Djed Spence has few admirers willing to sign him (Tottenham Hotspur FC via Getty Images)
Djed Spence has few admirers willing to sign him (Tottenham Hotspur FC via Getty Images)

In the case of Lloris, who was left out of Spurs’s pre-season tour on July 14 in order to find a new club, progress has been laborious. Spurs would like a fee for the 36-year-old, who has a year remaining on his deal, while Lloris is reluctant to be a No2, contributing to the recent collapse of a proposed move to Lazio. The goalkeeper’s wages are also complicating a departure.

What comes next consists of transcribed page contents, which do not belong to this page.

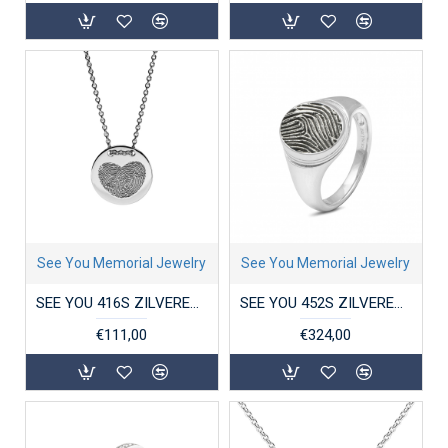
See You Memorial Jewelry
See You Memorial Jewelry
SEE YOU 416S ZILVEREN COLLIER MET HANGER COIN
SEE YOU 452S ZILVEREN GERHODINEERDE RING MET ZIRKONIA OVAL STRIPE SIGNET
€111,00
€324,00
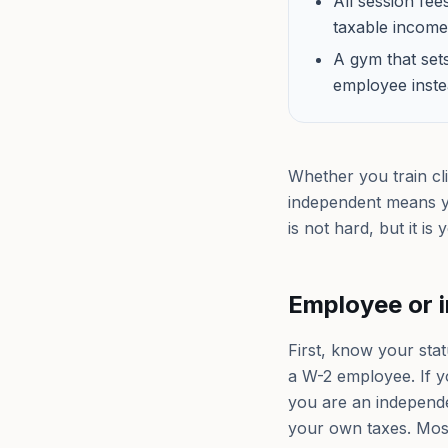
All session fe
taxable income,
A gym that set
employee inste
Whether you train cli
independent means y
is not hard, but it i
Employee or 
First, know your stat
a W-2 employee. If y
you are an independen
your own taxes. Most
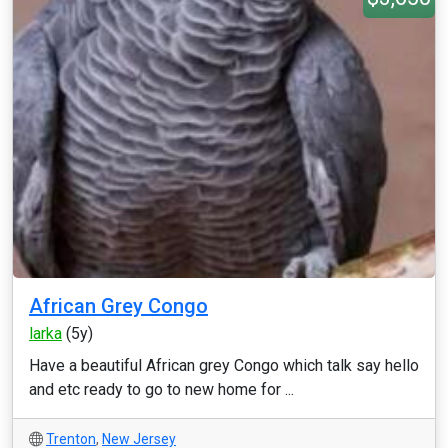
African Grey Congo
larka
(5y)
Have a beautiful African grey Congo which talk say hello
and etc ready to go to new home for ...
Trenton
,
New Jersey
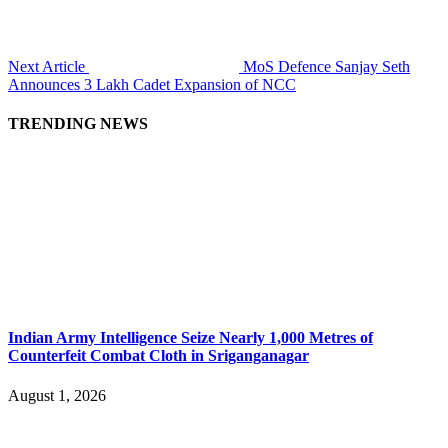
Next Article
MoS Defence Sanjay Seth
Announces 3 Lakh Cadet Expansion of NCC
TRENDING NEWS
Indian Army Intelligence Seize Nearly 1,000 Metres of
Counterfeit Combat Cloth in Sriganganagar
August 1, 2026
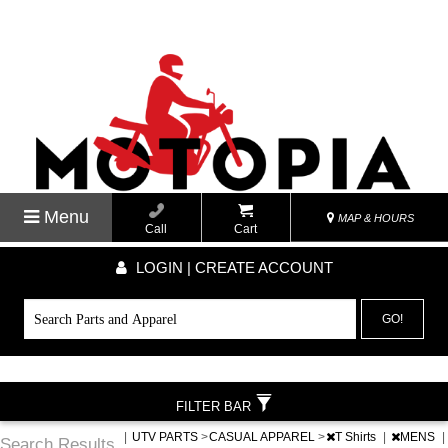
Menu
MAP & HOURS
Call
Cart
LOGIN | CREATE ACCOUNT
GO!
FILTER BAR
|
UTV PARTS
>
CASUAL APPAREL
>
T Shirts
|
MENS
|
Search Results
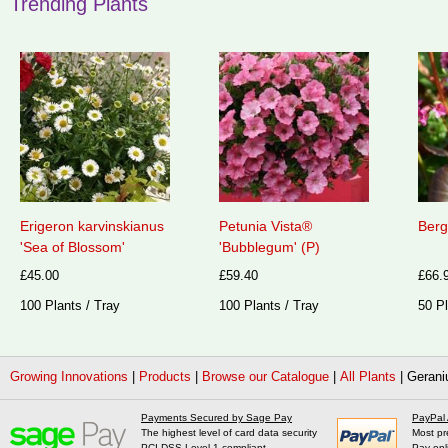
Trending Plants
Erigeron karvinskianus
Petunia Vista®
Berg
'Sea of Blossom'
'Bubblegum' (P)
£45.00
£59.40
£66.
100 Plants / Tray
100 Plants / Tray
50 Pl
Growing Innovations
|
Products
|
Browse our Catalogue
|
All Plants
|
Gerani
Payments Secured by Sage Pay
PayPal
The highest level of card data security
Most pr
PCI DSS Level 1 compliant
Pay onl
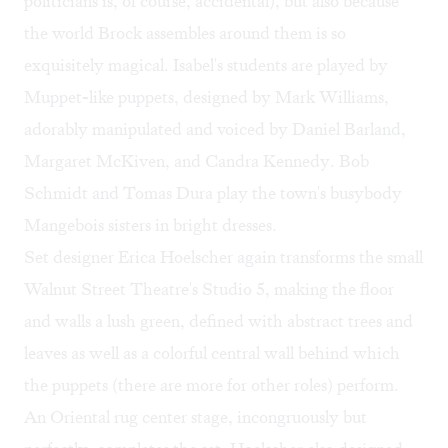
politicians is, of course, accidental), but also because
the world Brock assembles around them is so
exquisitely magical. Isabel's students are played by
Muppet-like puppets, designed by Mark Williams,
adorably manipulated and voiced by Daniel Barland,
Margaret McKiven, and Candra Kennedy. Bob
Schmidt and Tomas Dura play the town's busybody
Mangebois sisters in bright dresses.
Set designer Erica Hoelscher again transforms the small
Walnut Street Theatre's Studio 5, making the floor
and walls a lush green, defined with abstract trees and
leaves as well as a colorful central wall behind which
the puppets (there are more for other roles) perform.
An Oriental rug center stage, incongruously but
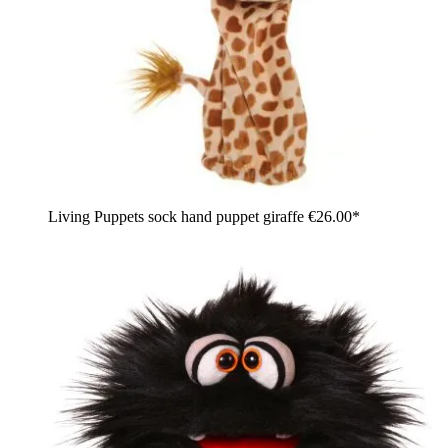
Living Puppets sock hand puppet giraffe
€26.00*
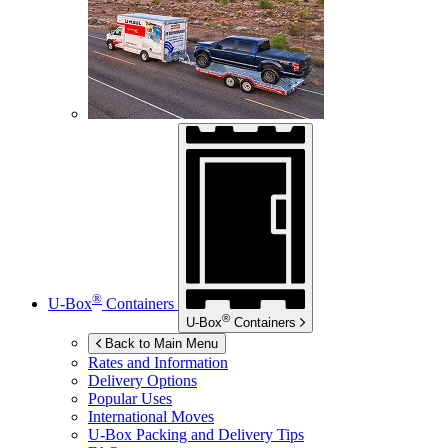
®
U-Box
Containers
®
U-Box
Containers
Back to Main Menu
Rates and Information
Delivery Options
Popular Uses
International Moves
U-Box
Packing and Delivery Tips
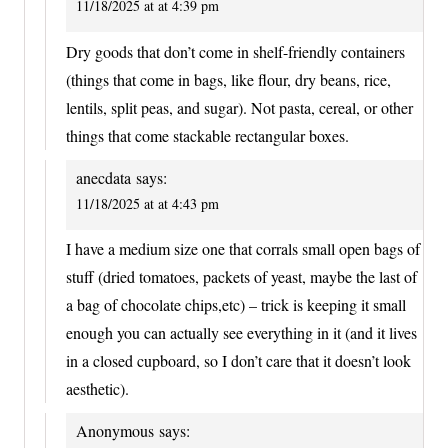
11/18/2025 at at 4:39 pm
Dry goods that don’t come in shelf-friendly containers
(things that come in bags, like flour, dry beans, rice,
lentils, split peas, and sugar). Not pasta, cereal, or other
things that come stackable rectangular boxes.
anecdata
says:
11/18/2025 at at 4:43 pm
I have a medium size one that corrals small open bags of
stuff (dried tomatoes, packets of yeast, maybe the last of
a bag of chocolate chips,etc) – trick is keeping it small
enough you can actually see everything in it (and it lives
in a closed cupboard, so I don’t care that it doesn’t look
aesthetic).
Anonymous
says:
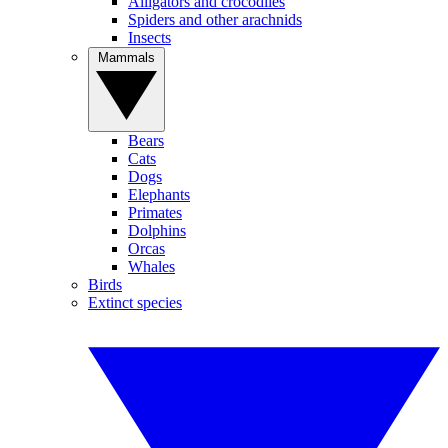
Alligators and crocodiles
Spiders and other arachnids
Insects
Mammals
Bears
Cats
Dogs
Elephants
Primates
Dolphins
Orcas
Whales
Birds
Extinct species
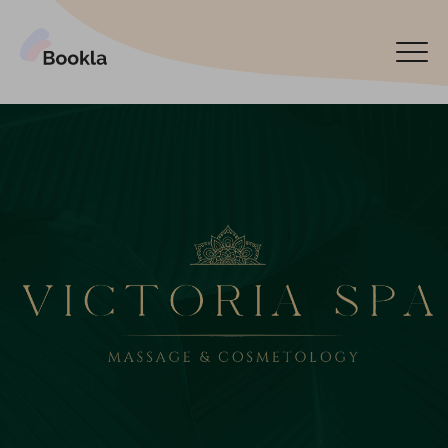
Bookla Platform
Book now
Español
Latviski
По-русски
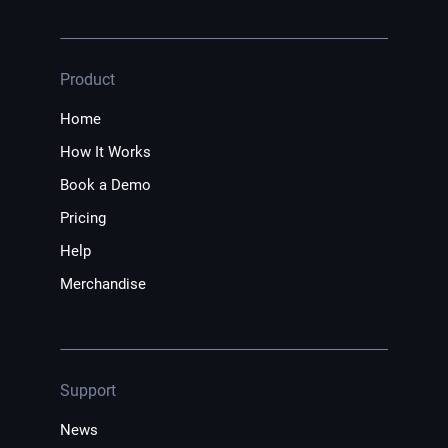
Product
Home
How It Works
Book a Demo
Pricing
Help
Merchandise
Support
News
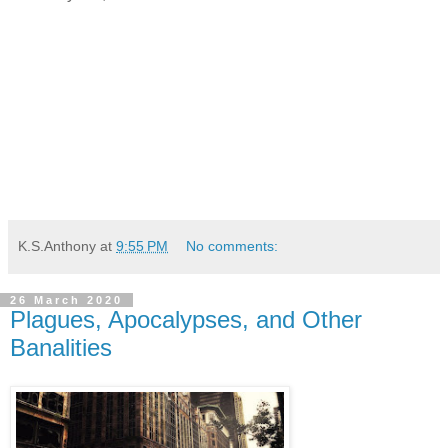
K.S.Anthony
at
9:55 PM
No comments:
26 March 2020
Plagues, Apocalypses, and Other
Banalities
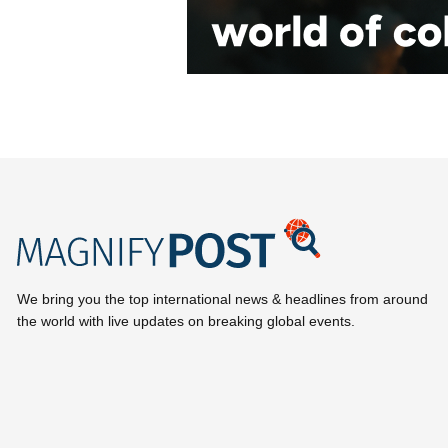
We bring you the top international news & headlines from around
the world with live updates on breaking global events.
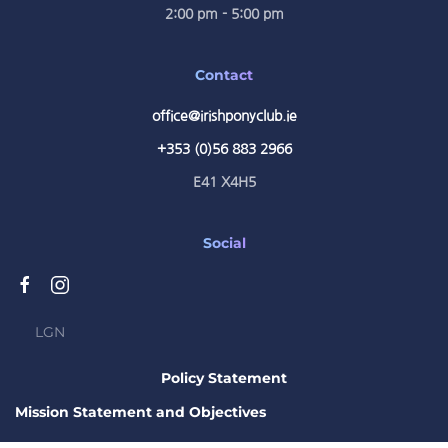
2:00 pm - 5:00 pm
Contact
office@irishponyclub.ie
+353 (0)56 883 2966
E41 X4H5
Social
LGN
Policy Statement
Mission Statement and Objectives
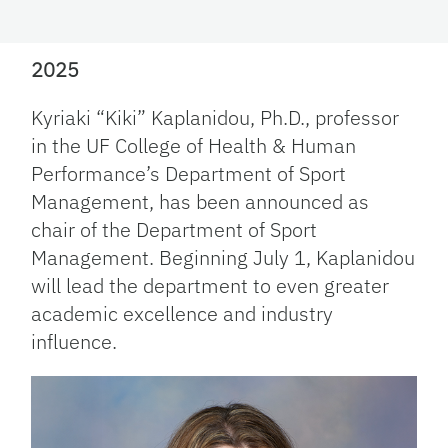
2025
Kyriaki “Kiki” Kaplanidou, Ph.D., professor
in the UF College of Health & Human
Performance’s Department of Sport
Management, has been announced as
chair of the Department of Sport
Management. Beginning July 1, Kaplanidou
will lead the department to even greater
academic excellence and industry
influence.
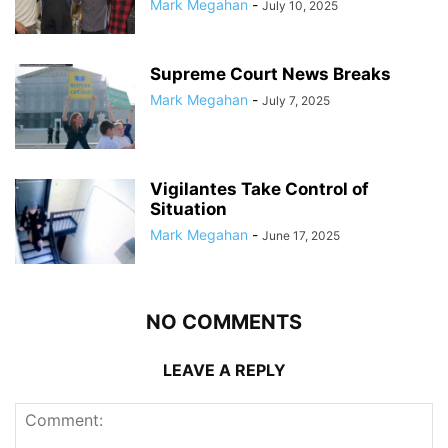
Mark Megahan
-
July 10, 2025
Supreme Court News Breaks
Mark Megahan
-
July 7, 2025
Vigilantes Take Control of
Situation
Mark Megahan
-
June 17, 2025
NO COMMENTS
LEAVE A REPLY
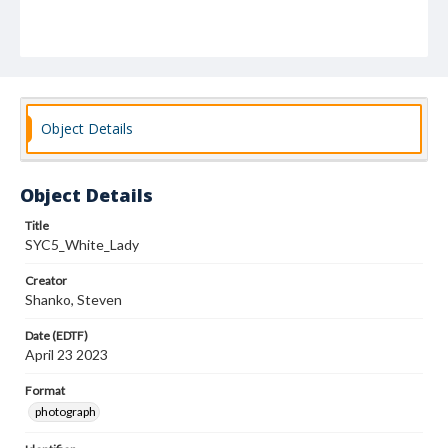
Object Details
Object Details
Title
SYC5_White_Lady
Creator
Shanko, Steven
Date (EDTF)
April 23 2023
Format
photograph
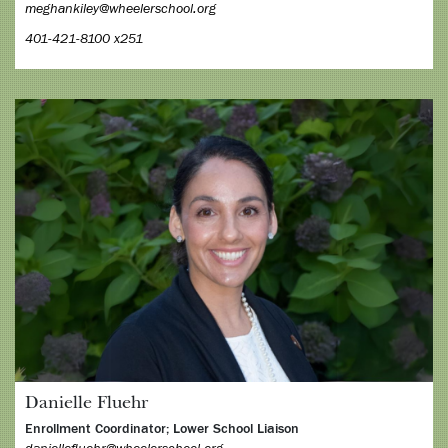
meghankiley@wheelerschool.org
401-421-8100 x251
Danielle Fluehr
Enrollment Coordinator; Lower School Liaison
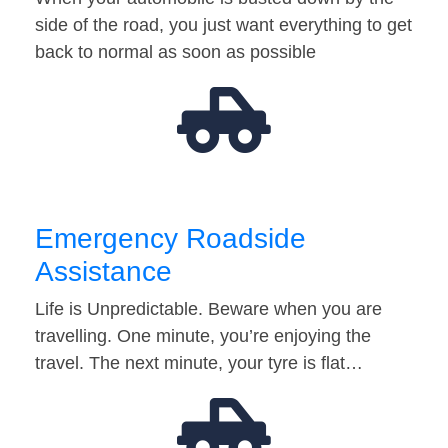
side of the road, you just want everything to get
back to normal as soon as possible
Emergency Roadside
Assistance
Life is Unpredictable. Beware when you are
travelling. One minute, you’re enjoying the
travel. The next minute, your tyre is flat…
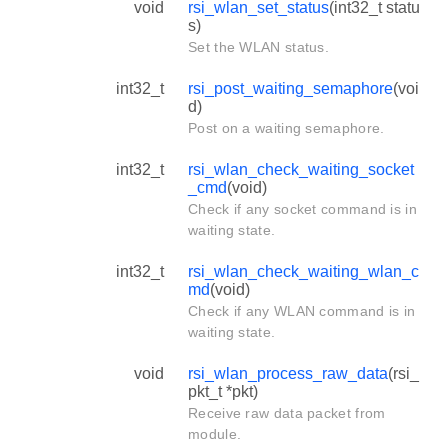
void
rsi_wlan_set_status
(int32_t statu
s)
Set the WLAN status.
int32_t
rsi_post_waiting_semaphore
(voi
d)
Post on a waiting semaphore.
int32_t
rsi_wlan_check_waiting_socket
_cmd
(void)
Check if any socket command is in
waiting state.
int32_t
rsi_wlan_check_waiting_wlan_c
md
(void)
Check if any WLAN command is in
waiting state.
void
rsi_wlan_process_raw_data
(rsi_
pkt_t *pkt)
Receive raw data packet from
module.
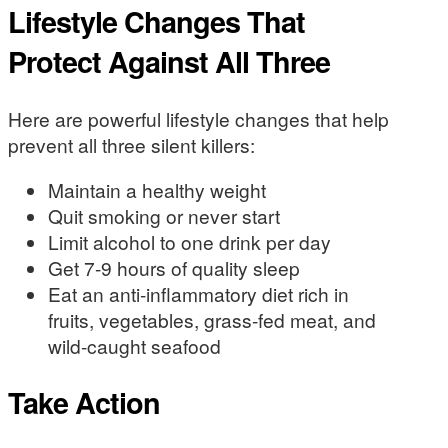
Lifestyle Changes That
Protect Against All Three
Here are powerful lifestyle changes that help
prevent all three silent killers:
Maintain a healthy weight
Quit smoking or never start
Limit alcohol to one drink per day
Get 7-9 hours of quality sleep
Eat an anti-inflammatory diet rich in
fruits, vegetables, grass-fed meat, and
wild-caught seafood
Take Action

Away from the situations of individuals, there are more systemic reasons for the delays. Firstly, Spurs are not unique. Most leading Premier League clubs are struggling to offload unwanted players — see Chelsea’s Romelu Lukaku, Nicolas Pepe at Arsenal or Manchester United’s Harry Maguire — due to the growing financial chasm between the English top-flight and European leagues.

Very few clubs on the continent can afford the wages of, say, Ndombele or Lloris, while players are often unwilling to take a significant pay cut or drop down a level. Lesser Premier League clubs, meanwhile, are reluctant to take a punt on Spurs’s outcasts when they are yet to prove themselves at this level.

Daniel Levy lacks the extensive contacts of Spurs’s erstwhile director Fabio Paratici.

Spurs’s struggle to offload players is likely a reflection of the club’s current structure, too.

In lieu of a director of football, Levy continues to lead on all deals, with support on outgoings from director Rebecca Caplehorn, and there has long been a perception in the game that the chairman asks too much for unwanted players and is particularly unwilling to write off expensive assets.

The chairman can only work on so many things at once (his workload is further increased because Scott Munn, the club’s incoming chief football officer, is still yet to join) and lacks the extensive contacts of Spurs’s erstwhile managing director of football Fabio Paratici, who last summer arranged loans for Ndombele and Winks in his native Italy, as well as deals to send Reguilon and Giovani Lo Celso to Spain.

Postecoglou has acknowledged that some of Spurs’s unwanted players may still be at the club after the deadline but, positively, the Australian has said he is willing to be flexible and work with those who do not find new clubs.